News of Disney's acquisition of Marvel might have inspired nightmares of a Mickey vs. Hulk spinoff or out-of-work actors dressing as Wolverine for the Electrical Parade. But Walt Disney Co. president and CEO Bob Iger put those worries to rest when he spoke about his company's acquisition of Marvel studios today at the D23 Expo in Anaheim, Calif.
In his opening address at the first annual Disney fan convention, Iger's brief Marvel-related comments offered promise for the merger of the two behemoths. At a press conference later in the afternoon, Iger expanded on Disney's plans for Marvel and respect for the legacy they've already established.
1) Marvel stays Marvel. Paying homage to "The Mouse"'s tendency to water down material for its family audience, Iger addressed the big worry. "There will be no Disneyfication of Marvel," he said in a press conference. He added that Marvel will continue to work independently. "We plan to keep Marvel as an entity and to respect both the talent that is there, working as one, and also respect what Marvel is and what the essence of Marvel is."
2) It's all about story and character. Twice in his address, Iger referred to the characters and storytelling in the Marvel universe. Later, he added that the studio behind Captain Jack Sparrow and Donald Duck recognizes good fictional talent when they see it. "It's a business we're very familiar with," Iger said. "Well-known characters and weird stories and a product that transcends gender and age and geographic territories."
3) For now, no Tony Stark's Haunted Mansion. During his morning address, Iger touted the possibilities of Disney's global resources to expand and tie in with Marvel. Later, he specified that Disney will respect previous Marvel deals. For example, Universal theme parks currently run Marvel-themed rides. Also, studios like Fox and Sony still distribute franchises like X-Men and Spider-Man, respectively. "There are also some legacy agreements that Marvel has in a variety of ways, to the theme park with Universal, to the distribution of the live-action films," Iger said. "So until some of these things work their course, or until we get a better sense when the deal closes, there isn't much planning that can be done until we reach an agreement."
4) Pixar is paving the way for Marvel. Remember when Disney thought they could do without Pixar? They were going to make their own version of Toy Story 3 and everything. Then they realized that only Pixar is Pixar. Well, same with Marvel.
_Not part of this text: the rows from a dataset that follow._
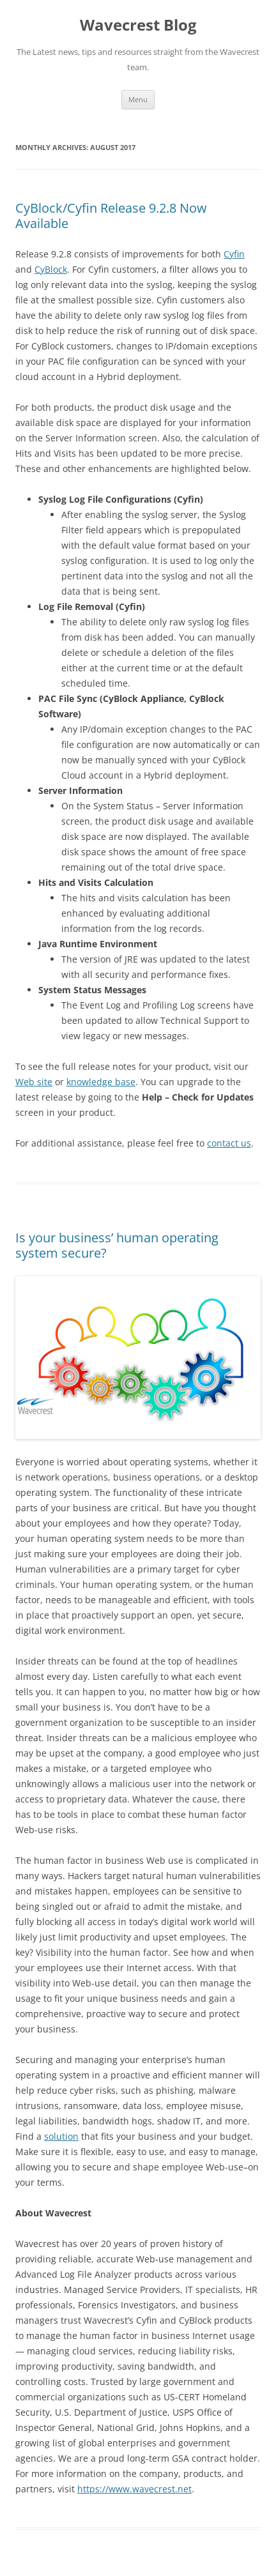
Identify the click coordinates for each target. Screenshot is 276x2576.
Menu (138, 99)
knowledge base (100, 1082)
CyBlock (50, 269)
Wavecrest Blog (138, 25)
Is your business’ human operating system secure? (116, 1245)
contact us (229, 1143)
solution (61, 2136)
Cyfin (234, 254)
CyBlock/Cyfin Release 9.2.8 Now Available (111, 215)
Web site (33, 1082)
Iger even brought in John Lasseter to help him make the case to Marvel. "There is a whole culture attached that was a huge part of their success, and I didn't want to do anything that messed with that culture," Iger said. "I had John Lasseter [talk to Marvel] with me and then without me, so that he could talk to them more about Disney. He gave them some perspective on that, and it was very positive."
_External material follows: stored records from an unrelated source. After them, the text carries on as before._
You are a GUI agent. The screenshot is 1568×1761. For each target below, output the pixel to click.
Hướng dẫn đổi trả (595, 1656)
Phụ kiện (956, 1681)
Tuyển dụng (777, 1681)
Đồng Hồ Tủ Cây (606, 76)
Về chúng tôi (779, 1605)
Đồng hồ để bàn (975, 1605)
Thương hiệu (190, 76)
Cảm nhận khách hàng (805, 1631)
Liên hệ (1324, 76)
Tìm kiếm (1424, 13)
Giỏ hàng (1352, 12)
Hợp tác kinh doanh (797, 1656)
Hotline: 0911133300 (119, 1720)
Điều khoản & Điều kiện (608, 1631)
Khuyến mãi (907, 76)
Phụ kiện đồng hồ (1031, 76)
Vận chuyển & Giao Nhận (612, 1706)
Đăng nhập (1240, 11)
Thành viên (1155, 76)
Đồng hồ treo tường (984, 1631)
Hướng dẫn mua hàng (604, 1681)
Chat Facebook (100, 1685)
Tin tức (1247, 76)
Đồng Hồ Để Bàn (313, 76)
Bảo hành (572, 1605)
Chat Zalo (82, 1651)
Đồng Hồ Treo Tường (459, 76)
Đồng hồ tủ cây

5) As Hannah Montana says, "It's the best of both worlds." Rather than harp on potential conflicts, edgy subtext vs. lucrative merchandising, etc., Iger focused on the potential for pooling Marvel and Disney resources. They already travel the same ground in creating story and characters for movies, television, literature and more. "When you look at it as a part of the Walt Disney Co., the presence of Marvel is virtually in everything that we're in," Iger said. "You can expect that over time, that's what you will see. We became impressed with the talent of Marvel as we got to know them better."